FACTS: The plaintiff sold his business and his stock-in-trade coupled with the business
premises to the Defendant in two separate agreements. In the first agreement, the value of the
goods was fixed with an option to effect payment by fixed monthly installments. In the second
agreement however which was in respect of the purchase of the premises, a purchase price was
agreed upon with the possibility of monthly installments at a fixed quantum/price. Subsequently
the amount for the monthly installments were reduced but still left the Defendants indebted with
significant amounts.
The Plaintiff then proceeded to file for summary Judgment since his claim was in respect of
debts owed to him in accordance with the Order 14 Rule 1 of the High Court Civil Procedure
Rule, despite the fact that the Defendants had already entered appearance. Thus the Later filed
for a leave by the court so that they could defend the action as they argued that based on the fact
that the agreement stipulated that the monthly installments were payable over a period of 5

Months, these agreements were thus in nature Higher-purchase contracts/agreements as defined


in Section 81 of Act 137. They further contended that since the creation of those agreements
contravened the requirements of Section 66(1) of the ACT 137 in respect of Hire-purchase
agreements, they were to be held as invalid.

PROCEDURAL HISTORY: High Court

HOLDINGS: Judgment in favor of Plaintiff


The agreements in the instant case were not hire-purchase agreements and fell outside the hirepurchase provisions of Act 137.
The sale of a business was not the sale of goods within the meaning of Act 137. The sale of a
business was a sale of more than the goods that were sold by the businessman.
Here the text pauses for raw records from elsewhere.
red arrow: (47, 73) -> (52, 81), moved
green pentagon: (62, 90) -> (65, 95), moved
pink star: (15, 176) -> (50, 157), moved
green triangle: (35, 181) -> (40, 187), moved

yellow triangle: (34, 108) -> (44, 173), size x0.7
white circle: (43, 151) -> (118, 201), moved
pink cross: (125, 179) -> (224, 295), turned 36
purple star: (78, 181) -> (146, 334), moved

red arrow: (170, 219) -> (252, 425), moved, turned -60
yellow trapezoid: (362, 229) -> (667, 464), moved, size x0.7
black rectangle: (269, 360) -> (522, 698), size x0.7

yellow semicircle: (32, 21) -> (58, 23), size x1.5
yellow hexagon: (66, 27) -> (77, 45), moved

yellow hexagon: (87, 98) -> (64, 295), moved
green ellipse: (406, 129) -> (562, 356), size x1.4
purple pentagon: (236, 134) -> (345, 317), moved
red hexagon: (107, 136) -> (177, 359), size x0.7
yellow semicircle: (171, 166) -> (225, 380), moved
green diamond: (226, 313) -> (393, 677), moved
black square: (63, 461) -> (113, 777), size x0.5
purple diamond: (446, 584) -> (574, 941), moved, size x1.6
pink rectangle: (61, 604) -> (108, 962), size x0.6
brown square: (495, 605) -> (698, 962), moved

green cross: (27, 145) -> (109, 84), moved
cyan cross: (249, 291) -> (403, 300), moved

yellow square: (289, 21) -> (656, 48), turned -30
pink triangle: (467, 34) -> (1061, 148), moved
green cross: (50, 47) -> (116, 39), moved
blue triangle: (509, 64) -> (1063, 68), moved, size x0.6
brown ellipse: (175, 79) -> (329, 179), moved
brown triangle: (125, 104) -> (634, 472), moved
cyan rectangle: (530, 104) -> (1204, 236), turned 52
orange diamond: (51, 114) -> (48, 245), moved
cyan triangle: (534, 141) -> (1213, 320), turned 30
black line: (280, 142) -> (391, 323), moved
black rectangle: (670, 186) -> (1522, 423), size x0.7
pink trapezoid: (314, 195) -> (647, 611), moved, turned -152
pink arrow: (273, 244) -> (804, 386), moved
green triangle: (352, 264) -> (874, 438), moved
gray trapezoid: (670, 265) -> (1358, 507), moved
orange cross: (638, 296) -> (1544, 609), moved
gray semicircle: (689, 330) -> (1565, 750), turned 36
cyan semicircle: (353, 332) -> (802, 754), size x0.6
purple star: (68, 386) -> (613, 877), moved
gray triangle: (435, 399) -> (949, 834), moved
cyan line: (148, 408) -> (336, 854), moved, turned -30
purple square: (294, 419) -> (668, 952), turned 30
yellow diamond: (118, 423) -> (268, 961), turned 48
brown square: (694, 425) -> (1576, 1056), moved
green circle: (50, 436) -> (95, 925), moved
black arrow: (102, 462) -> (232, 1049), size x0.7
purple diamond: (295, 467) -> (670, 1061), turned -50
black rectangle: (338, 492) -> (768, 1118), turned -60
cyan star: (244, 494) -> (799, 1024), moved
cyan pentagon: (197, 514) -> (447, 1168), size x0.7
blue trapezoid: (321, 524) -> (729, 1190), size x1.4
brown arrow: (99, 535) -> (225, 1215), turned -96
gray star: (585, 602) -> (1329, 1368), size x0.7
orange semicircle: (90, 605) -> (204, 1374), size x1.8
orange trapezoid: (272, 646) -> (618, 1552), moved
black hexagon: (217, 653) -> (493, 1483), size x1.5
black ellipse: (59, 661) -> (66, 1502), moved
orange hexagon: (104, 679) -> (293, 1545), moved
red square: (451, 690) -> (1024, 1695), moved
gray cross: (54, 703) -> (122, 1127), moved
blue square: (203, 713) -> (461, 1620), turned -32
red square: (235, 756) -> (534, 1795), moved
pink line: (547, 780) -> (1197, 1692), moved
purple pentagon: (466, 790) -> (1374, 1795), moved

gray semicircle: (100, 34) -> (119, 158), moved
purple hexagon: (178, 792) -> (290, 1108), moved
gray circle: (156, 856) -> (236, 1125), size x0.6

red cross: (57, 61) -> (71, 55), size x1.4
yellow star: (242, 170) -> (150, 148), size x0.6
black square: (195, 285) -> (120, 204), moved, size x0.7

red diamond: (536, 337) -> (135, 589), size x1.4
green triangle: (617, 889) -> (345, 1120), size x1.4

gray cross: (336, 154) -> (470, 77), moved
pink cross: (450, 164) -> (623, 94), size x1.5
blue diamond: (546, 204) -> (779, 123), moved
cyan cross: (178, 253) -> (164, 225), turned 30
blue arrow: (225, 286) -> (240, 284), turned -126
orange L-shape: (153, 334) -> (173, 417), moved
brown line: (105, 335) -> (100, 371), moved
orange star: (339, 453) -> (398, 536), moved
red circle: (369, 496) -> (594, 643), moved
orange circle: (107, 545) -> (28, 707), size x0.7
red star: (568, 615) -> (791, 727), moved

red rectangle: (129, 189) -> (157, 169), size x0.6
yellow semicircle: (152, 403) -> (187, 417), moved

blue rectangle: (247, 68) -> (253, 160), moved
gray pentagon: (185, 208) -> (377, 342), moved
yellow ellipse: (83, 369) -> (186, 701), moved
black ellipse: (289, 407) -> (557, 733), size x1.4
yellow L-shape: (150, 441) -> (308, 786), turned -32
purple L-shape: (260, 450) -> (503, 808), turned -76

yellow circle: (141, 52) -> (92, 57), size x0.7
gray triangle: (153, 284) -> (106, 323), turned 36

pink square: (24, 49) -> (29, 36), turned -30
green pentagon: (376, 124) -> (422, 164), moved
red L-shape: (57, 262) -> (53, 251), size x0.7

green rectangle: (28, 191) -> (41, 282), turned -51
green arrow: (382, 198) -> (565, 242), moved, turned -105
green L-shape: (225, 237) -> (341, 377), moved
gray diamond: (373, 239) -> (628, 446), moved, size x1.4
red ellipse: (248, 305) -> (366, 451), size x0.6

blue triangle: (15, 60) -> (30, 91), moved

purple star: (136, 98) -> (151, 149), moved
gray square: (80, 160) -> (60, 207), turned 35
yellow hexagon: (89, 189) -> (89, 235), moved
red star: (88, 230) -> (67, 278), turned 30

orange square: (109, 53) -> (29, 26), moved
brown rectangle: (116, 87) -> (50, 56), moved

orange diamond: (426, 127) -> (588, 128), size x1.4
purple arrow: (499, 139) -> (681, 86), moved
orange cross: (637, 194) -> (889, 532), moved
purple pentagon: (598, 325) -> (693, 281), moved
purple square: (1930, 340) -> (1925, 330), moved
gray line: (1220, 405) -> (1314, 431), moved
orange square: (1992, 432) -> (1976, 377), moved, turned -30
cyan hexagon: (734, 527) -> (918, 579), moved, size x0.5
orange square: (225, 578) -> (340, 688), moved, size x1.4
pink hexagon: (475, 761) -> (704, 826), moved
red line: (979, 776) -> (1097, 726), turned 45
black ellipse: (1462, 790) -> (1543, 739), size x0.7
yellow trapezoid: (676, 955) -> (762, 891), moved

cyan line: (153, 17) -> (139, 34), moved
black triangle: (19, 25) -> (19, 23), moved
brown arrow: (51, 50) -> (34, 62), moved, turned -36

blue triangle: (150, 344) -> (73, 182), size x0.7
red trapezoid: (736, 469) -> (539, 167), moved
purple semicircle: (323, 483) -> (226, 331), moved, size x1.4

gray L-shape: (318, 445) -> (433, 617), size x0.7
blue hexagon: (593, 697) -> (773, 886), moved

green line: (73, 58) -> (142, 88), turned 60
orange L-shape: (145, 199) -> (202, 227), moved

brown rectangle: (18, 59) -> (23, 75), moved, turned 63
It included the
sale of goodwill and a whole [p.250] business organization. In the instant case what was sold
consisted also of an interest in land and this could not be the sale of goods.

RATIO DECIDENDI by KORANTENG-ADDOW J


Section 81(1) of ACT 137 defines a Hire-Purchase agreement or "hire-purchase contract" as a
contract of sale of goods in which the price is to be paid in five or more instalments;
The learned KORANTENG-ADDOW J argued that the definition of hire-purchase agreement as
presented in Section 81 of the Act could only be in reference to the meaning of Hire-purchase
agreement as stated in Section 66 of the same Act. Thus the Learned Judge tries to explain
here that once cannot solely define any contract as a Hire-purchase contract just because
its purchase is to be paid in five or more installments. The learned Judge further contends that
not relying alone on the definition stated in Section 81, the same Section 66(1) goes on further to
define a "hire-purchase price" among other things [p.252] as excluding "any sums payable as a
penalty or as damages or compensation...." In the light of all these agreements, KORANTENGADDOW J held that the purchase price in every credit sale transaction could not be
automatically held as a Hire-purchase price.
The Learned Judge further contended that just because the Act didnt specifically draw a
distinction between purchase price and Hire-purchase price didnt mean that the two
terminologies could be used interchangeably as soon as the payment or purchase price was to be
made in at least 5 installments. She further argued that the fact that the Act is compounded in
such a way that Section 1-65 deals with simple transactions whereas 66-84 deals with Hire
purchase agreements is proof enough that the two terms are not interchangeable. KORANTENADDOW further explains that the intention of the Parties in entering into the contract and how

they drafted it would be the primary evidence to see whether the contract of sale was merely a
credit sale or instead a Hire-purchase agreement.

KORANTENG-ADDOW in her further explanation of her ratio argues that a contract of Sale of
a Business did not in her opinion constitute a contract that could be categorized under the sale of
goods. She argues that the sale of a business the sale of Goodwill and that of a whole
organization, with in the present instance a sale of an interest in Land (In respect of the Business
premises.) Thus in the Learned Judges opinion, such could not be classified under goods.